Skip to content

fix(kimi): drop client-side temperature overrides for Kimi/Moonshot models#13137

Closed
kshitijk4poor wants to merge 1 commit into
mainfrom
fix/kimi-drop-temperature
Closed

fix(kimi): drop client-side temperature overrides for Kimi/Moonshot models#13137
kshitijk4poor wants to merge 1 commit into
mainfrom
fix/kimi-drop-temperature

Conversation

@kshitijk4poor

@kshitijk4poor kshitijk4poor commented Apr 20, 2026

Copy link
Copy Markdown
Collaborator

Summary

The Kimi gateway selects the correct temperature server-side based on the active mode (thinking on → 1.0, thinking off → 0.6).
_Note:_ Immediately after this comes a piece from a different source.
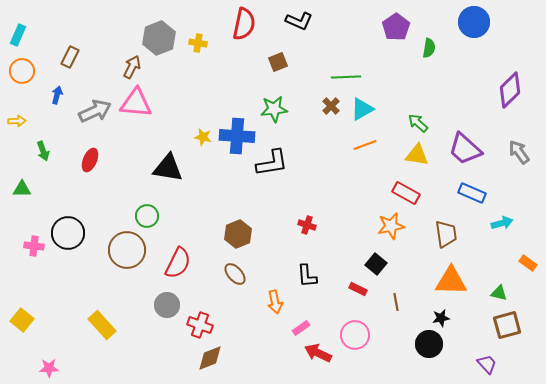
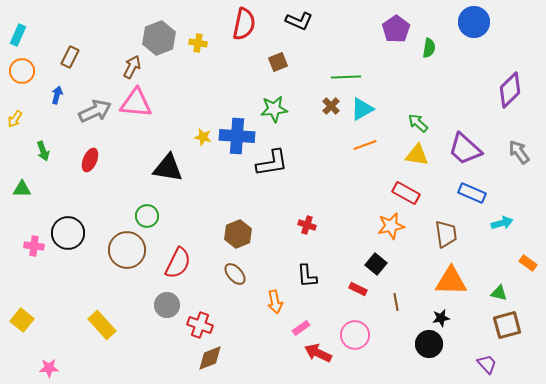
purple pentagon at (396, 27): moved 2 px down
yellow arrow at (17, 121): moved 2 px left, 2 px up; rotated 126 degrees clockwise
Client-side clamping is no longer needed and would conflict if the gateway changes its defaults.

Changes

agent/auxiliary_client.py — Removed all Kimi temperature forcing infrastructure:

  • _FIXED_TEMPERATURE_MODELS dict (kimi-for-coding → 0.6)
  • _KIMI_INSTANT_MODELS frozenset (kimi-k2.5, turbo-preview, 0905-preview → 0.6)
  • _KIMI_THINKING_MODELS frozenset (k2-thinking, k2-thinking-turbo → 1.0)
  • _KIMI_PUBLIC_API_OVERRIDES dict (kimi-k2.5 on moonshot.ai → 1.0)
  • All Kimi-specific branches in _fixed_temperature_for_model()

The function signature is preserved (returns None for all models) so callers don't need changes — they already guard with if fixed_temperature is not None:.

run_agent.py — Updated stale comment referencing "kimi-for-coding → 0.6".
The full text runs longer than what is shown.